Situasi ini bukanlah barang baru. Dari masa ke masa selalu muncul. Bukan tidak ada solusi. Namun, solusi pun sering diperdebatkan lagi.
Misal, soal perlu atau tidaknya perempuan sekolah tinggi. Ada saja yang bilang buat apa perempuan sekolah kalau ujungnya jadi istri dan ibu rumah tangga yang "hanya" beraktivitas di ranah domestik, yang sering dibilang sebagai urusan dapur, kasur, dan sumur.

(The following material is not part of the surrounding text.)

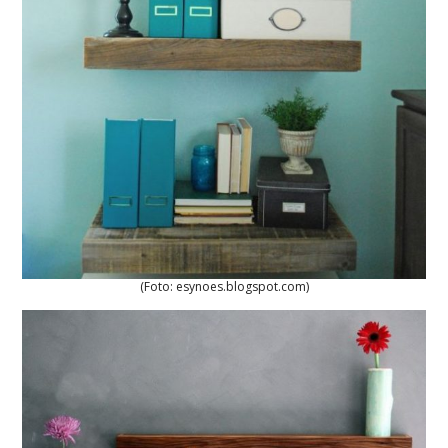
(Foto: esynoes.blogspot.com)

Padahal, perempuan mengenyam pendidikan tinggi dan terus belajar bukan berarti hidupnya akan diabdikan untuk karier.
Karena, hanya perempuan berwawasan yang pada akhirnya akan berpeluang lebih besar mampu mendidik generasi baru paling canggih sejak dini, bukan institusi sekolah. Tentu, ini juga tidak berarti perempuan saja yang jadi dibebani amanat mendidik manusia-manusia baru bernama anak.
Dalam kenyataan kekinian, perempuan-perempuan yang benar-benar melek literasi jugalah—tidak semata punya ijazah sekolah—yang cenderung lebih mampu menjaga bahtera rumah tangga dari belitan utang dan persoalan-persoalan sosial karena kekurangan wawasan.
Baca juga: Pesan Sri Mulyani di Hari Ibu: Perbanyak Peran Perempuan Saat Ambil Keputusan
Momentum Hari Ibu adalah waktunya bagi kita semua bersama-sama bercermin. Enggak hanya yang perempuan tetapi laki-laki juga. Jangan jadi kebiasaan memilih dan memilah hal-hal yang cocok dan pas dengan mau kita sendiri saja, salah satunya, termasuk soal menempatkan dan memperlakukan perempuan.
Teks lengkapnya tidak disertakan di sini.